Your bottles will be connected to a pressure regulator that is usually mounted on the wall in the centre of the bottles. The automatic regulator switches the empty bottle to the full one.


When to order a refill

When the viewing window on your regulator, located between your two bottles, is green or clear, there is LPG in both bottles.
When the viewing window has turned completely red, it means one bottle is empty and it is time to order a new bottle.

 

It is important to monitor the window regularly so that your supply does not run out. Contact us as soon as it has gone completely red to order a replacement bottle.


Automatic regulators

There are a few different types of automatic regulators, with slightly different systems for showing when a bottle is empty. If you have any queries, give us a call on 0800 762 542.

Handy hint… Don’t adjust the directional arrow pointing to an empty bottle – it shows us which one to replace when we come to do the changeover.


Testing level of LPG

You cannot test the level of LPG by shaking or tapping the bottle – you could damage the bottle in the process.

The level of LPG in the full bottle is just over three-quarters of the bottle’s height, allowing for the expansion of the LPG.

If you would like to check the level, use this safe and accurate method:

  1. Pour warm water down the side of the bottle
  2. Wait a few moments
  3. Run your hand down the side of the bottle
  4. It will feel cool to the touch at the level of the LPG

Staying safe

We care about your safety. Click here for staying safe with LPG.
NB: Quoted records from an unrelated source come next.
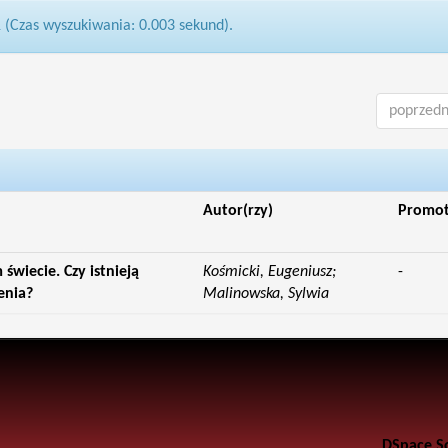
1 (Czas wyszukiwania: 0.003 sekund).
poprzedn
Autor(rzy)
Promo
wiecie. Czy istnieją
Kośmicki, Eugeniusz;
-
enia?
Malinowska, Sylwia
DSpace S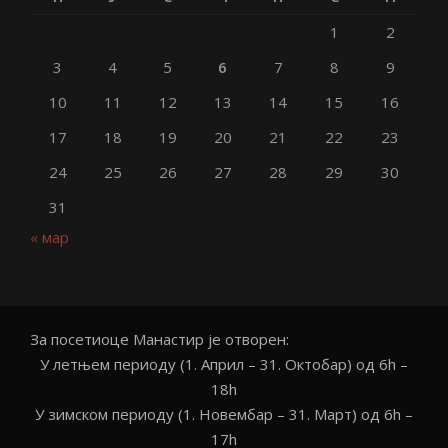
1
2
3
4
5
6
7
8
9
10
11
12
13
14
15
16
17
18
19
20
21
22
23
24
25
26
27
28
29
30
31
« мар
За посетиоце Манастир је отворен:
У летњем периоду (1. Април – 31. Октобар) од 6h –
18h
У зимском периоду (1. Новембар – 31. Март) од 6h –
17h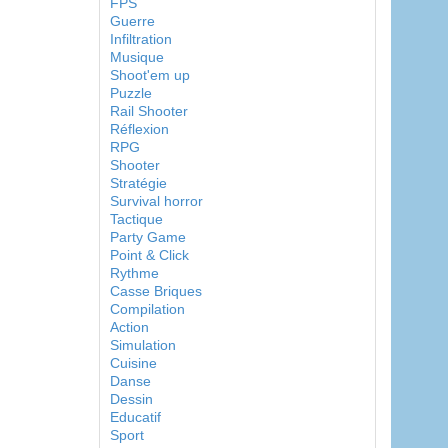
FPS
Guerre
Infiltration
Musique
Shoot'em up
Puzzle
Rail Shooter
Réflexion
RPG
Shooter
Stratégie
Survival horror
Tactique
Party Game
Point & Click
Rythme
Casse Briques
Compilation
Action
Simulation
Cuisine
Danse
Dessin
Educatif
Sport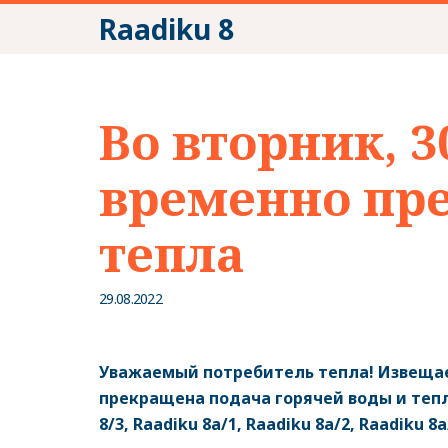
Raadiku 8
Во вторник, 3
временно пр
тепла
29.08.2022
Уважаемый потребитель тепла! Извещаем
прекращена подача горячей воды и тепла
8/3, Raadiku 8a/1, Raadiku 8a/2, Raadiku 8a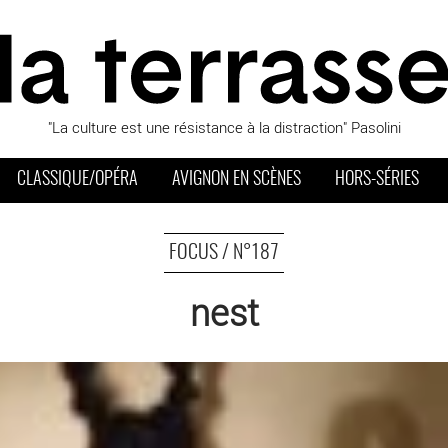
"La culture est une résistance à la distraction" Pasolini
CLASSIQUE/OPÉRA
AVIGNON EN SCÈNES
HORS-SÉRIES
FOCUS / N°187
nest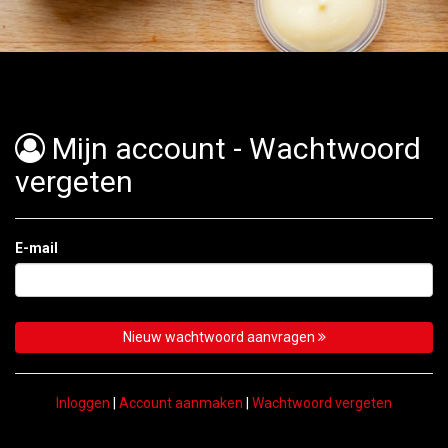
Home
Menu
Bestellen
Bestellen
Mijn account - Wachtwoord
Contact
vergeten
Login
E-mail
Nieuw wachtwoord aanvragen
Inloggen
|
Account aanmaken
|
Wachtwoord vergeten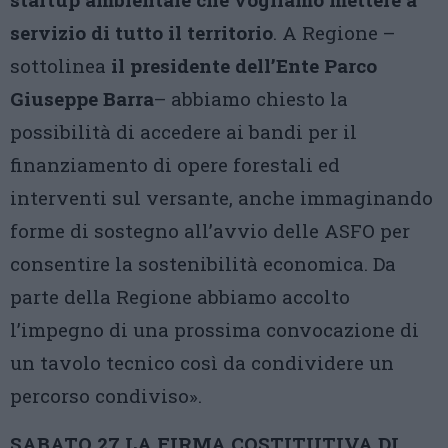
servizio di tutto il territorio
. A Regione –
sottolinea
il presidente dell’Ente Parco
Giuseppe Barra
– abbiamo chiesto la
possibilità di accedere ai bandi per il
finanziamento di opere forestali ed
interventi sul versante, anche immaginando
forme di sostegno all’avvio delle ASFO per
consentire la sostenibilità economica. Da
parte della Regione abbiamo accolto
l’impegno di una prossima convocazione di
un tavolo tecnico così da condividere un
percorso condiviso».
SABATO 27 LA FIRMA COSTITUTIVA DI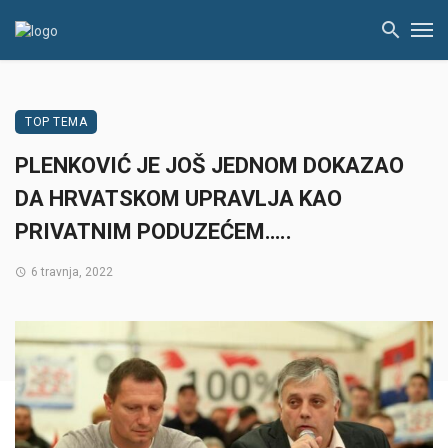
TOP TEMA
PLENKOVIĆ JE JOŠ JEDNOM DOKAZAO
DA HRVATSKOM UPRAVLJA KAO
PRIVATNIM PODUZEĆEM…..
6 travnja, 2022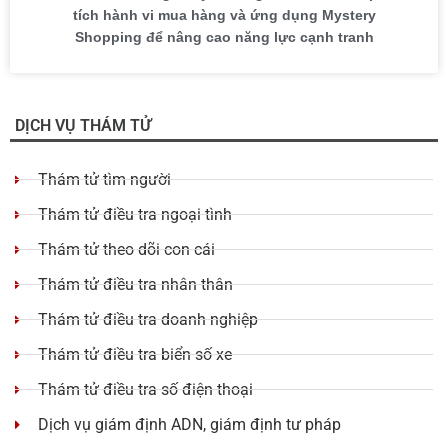
tích hành vi mua hàng và ứng dụng Mystery
Shopping để nâng cao năng lực cạnh tranh
DỊCH VỤ THÁM TỬ
Thám tử tìm người
Thám tử điều tra ngoại tình
Thám tử theo dõi con cái
Thám tử điều tra nhân thân
Thám tử điều tra doanh nghiệp
Thám tử điều tra biển số xe
Thám tử điều tra số điện thoại
Dịch vụ giám định ADN, giám định tư pháp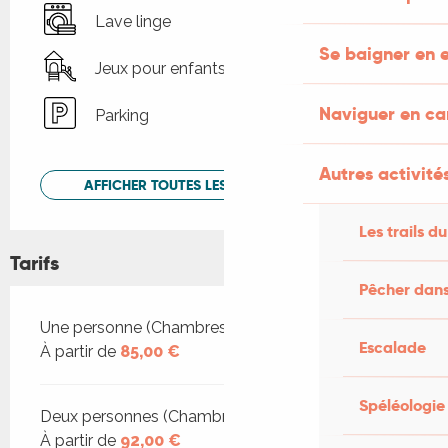
Lave linge
Se baigner en e
Jeux pour enfants / Espace jeux
Naviguer en c
Parking
Autres activités
AFFICHER TOUTES LES PRESTATIONS
Les trails du
Tarifs
Pêcher dans
Tarifs 2026
Une personne (Chambres d'hôtes)
Escalade
À partir de
85,00 €
Spéléologie
Deux personnes (Chambres d'hôtes)
À partir de
92,00 €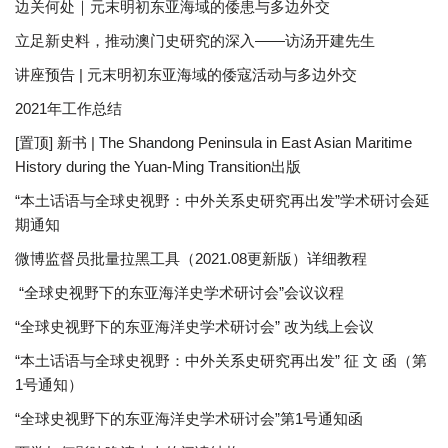
边关何处｜元末明初东亚海域的倭患与多边外交
立足新史料，推动澳门史研究的深入——访汤开建先生
讲座预告 | 元末明初东亚海域的倭寇活动与多边外交
2021年工作总结
[置顶] 新书 | The Shandong Peninsula in East Asian Maritime
History during the Yuan-Ming Transition出版
“本土话语与全球史视野：中外关系史研究再出发”学术研讨会延
期通知
微博监督员批量拉黑工具（2021.08更新版）详细教程
“全球史视野下的东亚海洋史学术研讨会”会议议程
“全球史视野下的东亚海洋史学术研讨会” 改为线上会议
“本土话语与全球史视野：中外关系史研究再出发” 征 文 函（第
1号通知）
“全球史视野下的东亚海洋史学术研讨会”第1号通知函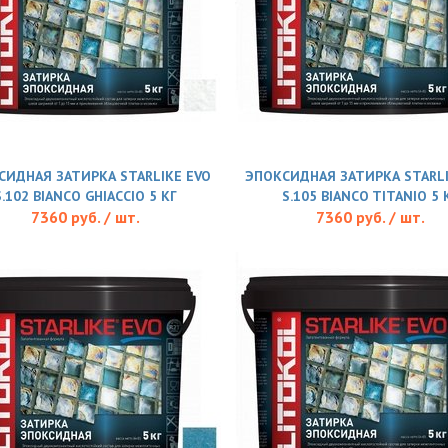
СИДНАЯ ЗАТИРКА STARLIKE EVO
ЭПОКСИДНАЯ ЗАТИРКА STARLI
S.102 BIANCO GHIACCIO 5 КГ
S.105 BIANCO TITANIO 5 
7360 руб. / шт.
7360 руб. / шт.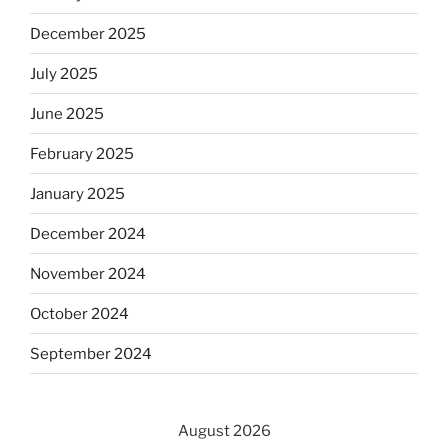
December 2025
July 2025
June 2025
February 2025
January 2025
December 2024
November 2024
October 2024
September 2024
August 2026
Bottle delivery information

Did you know that bottle exchange is done by one person? We take the health and safety of our staff very seriously so, if you are having LPG bottles delivered, there are a few safety non-negotiables you will need to consider.

Obstacles

Are there any obstacles that would make it difficult to deliver and install a large gas bottle (1.3m high)? Trolley access over delicate or decorative surfaces should be avoided. Ideally, there should be a firm path for our delivery person.

House proximity

A full bottle weighs approximately 90kg! Can our delivery person get close enough to the side of the house to unload the bottle without putting themselves at risk of injury?

Stair access

If access by stairs cannot be avoided, stair risers need to be less than 200mm high, treads more than 200mm wide, and the total rise of the steps needs to be no more than 1.5m.

Steep or long driveway

Can your driveway handle heavy vehicles? Is it too steep, soft, narrow or slippery/lacking grip? Do you have a particularly long driveway? Is there room for a large vehicle to turn around?

If we cannot safely access your property for any reason, we will contact you and try to resolve the problem. We will also leave a card behind detailing the problem.

A few other simple things will make all the difference for our delivery person or meter reader:

  • Keeping your dog on a lead
  • Making sure vegetation is trimmed back and safe
  • Making sure steps and pathways are safe and secure

If you have any concerns, call us on 0800 762 542.


LPG pricing explained

The price you pay for LPG is influenced by a number of factors including international prices, exchange rates, transport and delivery costs, taxes and regulatory requirements.

Here are a few of the variables that can impact LPG pricing in New Zealand.

International LPG benchmark pricing

LPG is an internationally traded commodity. Even though New Zealand produces the majority of its annual LPG needs, international benchmark pricing is still used to determine what we pay for it. The international benchmark for the cost of LPG that we use in New Zealand is the Saudi Aramco Contract Price (Saudi CP), which changes monthly.

As the international price for LPG is calculated in US dollars, the exchange rate also affects what we pay for it in New Zealand.

Government regulation costs

Regulation costs set by the Government affects the price you pay for LPG. For example, the LPG industry has costs under the New Zealand Emissions Trading Scheme (NZ ETS). The NZ ETS puts a price on greenhouse gas emissions. It requires all sectors of New Zealand’s economy (except the biological emissions from agriculture) to report on their emissions, as well as purchase and surrender emissions units to the Government for those emissions.

Transport and logistics costs

Transport and logistics costs – moving the LPG from the oil and gas fields, refineries and importers, to our depots, and then trucking it to our customers – are a sizable component of the overall cost of LPG in New Zealand. These transport and logistics related costs factor in a whole lot of variables, including Government road taxes, refinery terminal fees, shipping costs, pipeline and intermediate LPG storage costs, and the distance from the local Rockgas depot to your location for delivery.